In Search of Meditative Games
Fun in games is under attack. OK, maybe not under attack, but it’s definitely getting elbowed in the ribs. David Cage wants to see the industry using mature themes to deliver games with intent; Jane McGonigal wants to add 10 years to your life through play; and Frank Lantz, in his introduction at NYU’s Global Game Jam site in January, encouraged developers to instead focus on creating joy, stating that “fun is overrated.”
But there’s another intention that some games have been exploring off and on for years, something you can see glimpses of beneath the zoned-out zombie stare that comes from any hours-long play session: meditation.
Meditation at its core is an exercise in stillness, in quieting the mind to deeply reflect on life and your place in the world. The hope is that the repeated practice of focused introspection will help you to channel out the myriad distractions and manufactured dramas that seem to fill our lives. Unfortunately, for most of us, meditating like this is pretty boring.
Thankfully, there are other ways to meditate that, while maybe not as effective, are still better than not doing it at all. Engaging in fast, repetitive, physical activities like running, bicycling, skating or skiing can trigger a similar sense of reflection by essentially separating our physical selves from our mental processes. The repetitiveness of the activity allows your body to go on autopilot while your brain is free to work through the problems of your conscious (and unconscious) self. The separation is at once freeing, transcendent and kind of creepy (but in a neat way).
The usefulness of this kind of meditation cannot be overestimated in arriving at conclusions to tough problems. So why not create games that invoke just this kind of reaction? While a few titles try, and others accomplish it inadvertently, there seem to be three kinds of approaches developers take, with noticeably different results.
The Nothing Games: BYO Meditation
“This is not a game to be won. Play for experience. Walk and look. There is no goal. There is no story. Simply allow the atmosphere to embrace you. Do not think. Do not want.

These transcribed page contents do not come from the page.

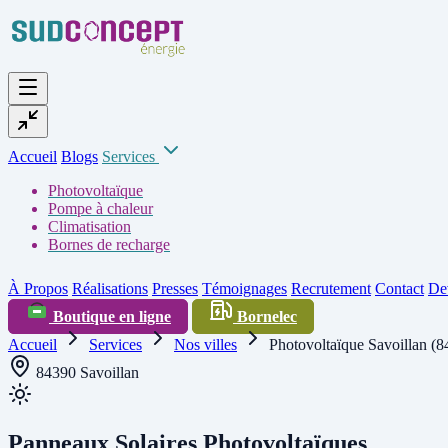
Accueil
Blogs
Services
Photovoltaïque
Pompe à chaleur
Climatisation
Bornes de recharge
À Propos
Réalisations
Presses
Témoignages
Recrutement
Contact
Dev
Boutique en ligne
Bornelec
Accueil
Services
Nos villes
Photovoltaïque Savoillan (8
84390 Savoillan
Panneaux Solaires Photovoltaïques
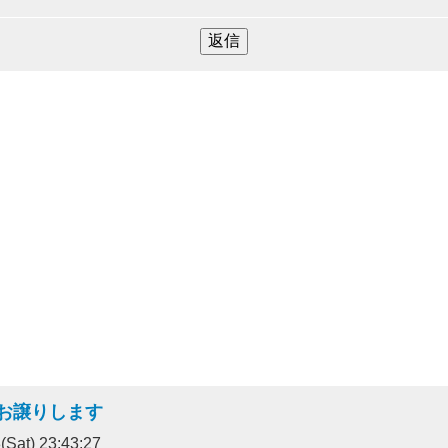
お譲りします
Sat) 23:43:27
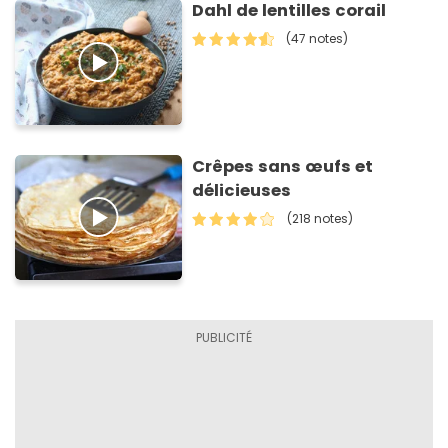
Dahl de lentilles corail
(47 notes)
Crêpes sans œufs et
délicieuses
(218 notes)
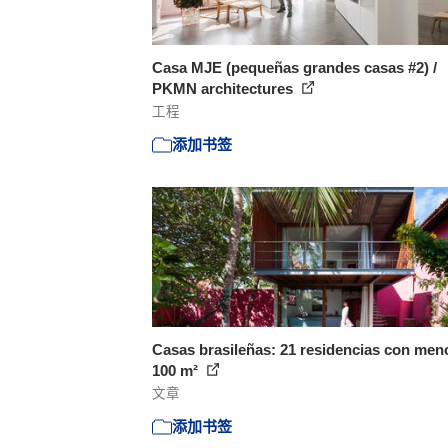
Casa MJE (pequeñas grandes casas #2) /
PKMN architectures
工程
添加书签
Casas brasileñas: 21 residencias con men
100 m²
文章
添加书签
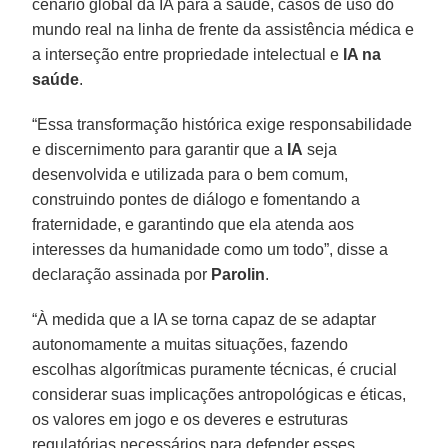
cenário global da IA ​​para a saúde, casos de uso do
mundo real na linha de frente da assistência médica e
a interseção entre propriedade intelectual e
IA na
saúde
.
“Essa transformação histórica exige responsabilidade
e discernimento para garantir que a
IA
seja
desenvolvida e utilizada para o bem comum,
construindo pontes de diálogo e fomentando a
fraternidade, e garantindo que ela atenda aos
interesses da humanidade como um todo”, disse a
declaração assinada por
Parolin
.
“À medida que a IA se torna capaz de se adaptar
autonomamente a muitas situações, fazendo
escolhas algorítmicas puramente técnicas, é crucial
considerar suas implicações antropológicas e éticas,
os valores em jogo e os deveres e estruturas
regulatórias necessários para defender esses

Just be.” –Bientôt l’été
The first kind of meditation game attempts to mirror the practice of traditional meditation by forcibly provoking deep introspection through the game mechanics and world. Games like Proteus send players into a sparse world with seemingly no objectives, with only the hinted-at goal to explore and quiet your mind. Tale of Tales’ Bientôt l’été begins its similarly sparse experience with a literal mandate to “just be,” even as the few beguiling constructs you encounter beg to be pondered, experimented with and progressed through.
Yet as interesting as some of these games may be, trying to force introspection through an environment is not too different from sitting on a different pillow when giving traditional meditation a shot. They don’t succeed well in creating meditative states because their meditative style, focused introspection, is foiled by what they actually are: active stimuli. Even if not much is happening in-game, the player can still navigate and explore, and the curiosity to see what’s next thwarts any sense of true reflection. Since the benefits of true meditation come by closing every source of stimuli, using this approach doesn’t usually meet with success.
The Focused Relaxers
Next is a class of games that uses more structure, but still maintains a relaxing pace designed to evoke reflection. These games can be objective-based, or have goals that are merely suggestions. Titles like Zen Bound, The Endless Forest, Flow, Flower and PixelJunk Eden place the player into relaxing environments with soothing music, and subtly guide them along missions that vary in open-endedness.
Stepping up from the first category, these games present options to the player in terms of possible actions and let them complete sections at their own pace with minimal intrusion. Yet while they do a better job of establishing a sense of flow, the slower pace keeps the player’s physical sense in line with their mental processes, creating more of a sense of serenity and relaxation than meditation and introspection.
The X-Treme Zen Machines
Lastly, there are the fast-paced Zen machines. These kinds of games couldn’t be more different from the previous two groups – they’re fast-paced, objective-focused, are usually linear and demand player concentration to prevent failure. Games like Frequency (and later Amplitude, Guitar Hero and Rock Band), Tetris, Dyad and Rez require a high level of motor skill proficiency to be successfully played.
While at first it might seem counter-intuitive to demand so much of someone in order to induce a meditative state, it’s actually the most natural thing. When you’re jogging in the park or pedaling in the middle of spin class, think of all the actions your body has to coordinate to make sure you don’t fall over or get swiped by a car – on a purely mechanical level, they’re not that different from the complex finger motions needed to play Rock Band with competency. Think about the faster settings you crank the treadmill up to when you’re literally hitting your stride – how different is that from slamming Tetris pieces into place when they’re falling at blinding speeds?
It’s these games, oddly enough, that mimic the sense of active meditation more than anything else.
Your Meditation May Vary
Of course, all of this is subjective and subject to change. Should VR hardware like the Oculus Rift fulfill its promise, perhaps walking around in a Proteus-like world could one day be a life-changing experience. Yet while slower-paced games can be relaxing, they don’t promote the same type of mind/body separation that highly structured, high-speed games do. For now, if the goal is to induce a waking meditative state, fast, physically-demanding game designs are necessary to shift the player’s subconsciousness into overdrive.